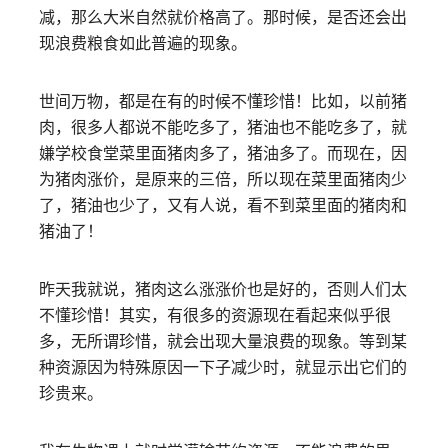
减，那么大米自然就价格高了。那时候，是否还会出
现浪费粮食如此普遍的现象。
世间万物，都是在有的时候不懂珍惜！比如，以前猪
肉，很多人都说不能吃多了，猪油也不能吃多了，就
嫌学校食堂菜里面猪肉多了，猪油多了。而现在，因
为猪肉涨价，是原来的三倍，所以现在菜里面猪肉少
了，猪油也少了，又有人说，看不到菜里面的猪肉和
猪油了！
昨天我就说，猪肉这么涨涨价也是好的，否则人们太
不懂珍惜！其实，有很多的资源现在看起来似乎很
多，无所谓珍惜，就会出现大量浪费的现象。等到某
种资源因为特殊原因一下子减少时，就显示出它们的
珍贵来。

--

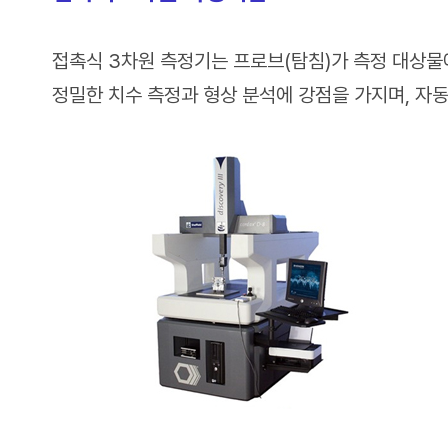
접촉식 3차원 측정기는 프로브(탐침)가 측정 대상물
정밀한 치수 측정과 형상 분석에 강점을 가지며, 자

---

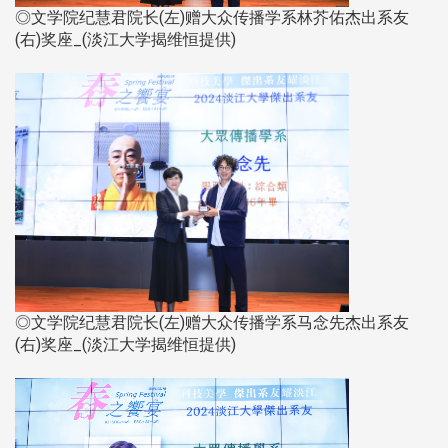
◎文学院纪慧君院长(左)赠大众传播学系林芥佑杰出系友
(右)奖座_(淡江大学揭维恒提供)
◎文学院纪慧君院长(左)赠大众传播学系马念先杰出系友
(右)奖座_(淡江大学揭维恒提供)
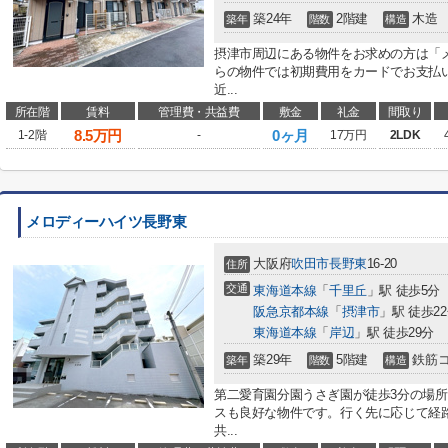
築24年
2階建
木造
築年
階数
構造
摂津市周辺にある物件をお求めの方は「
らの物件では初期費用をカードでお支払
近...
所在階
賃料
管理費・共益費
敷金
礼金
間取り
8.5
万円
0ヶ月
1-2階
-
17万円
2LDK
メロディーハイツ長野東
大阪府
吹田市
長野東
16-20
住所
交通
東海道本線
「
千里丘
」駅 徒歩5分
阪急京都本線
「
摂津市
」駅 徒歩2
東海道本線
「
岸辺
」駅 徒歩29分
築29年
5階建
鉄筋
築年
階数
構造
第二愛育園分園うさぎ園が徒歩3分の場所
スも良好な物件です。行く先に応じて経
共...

_Work request_: Please work out how many lines above carry "文学院纪慧君院长", writing only the result.

_Final answer_: 2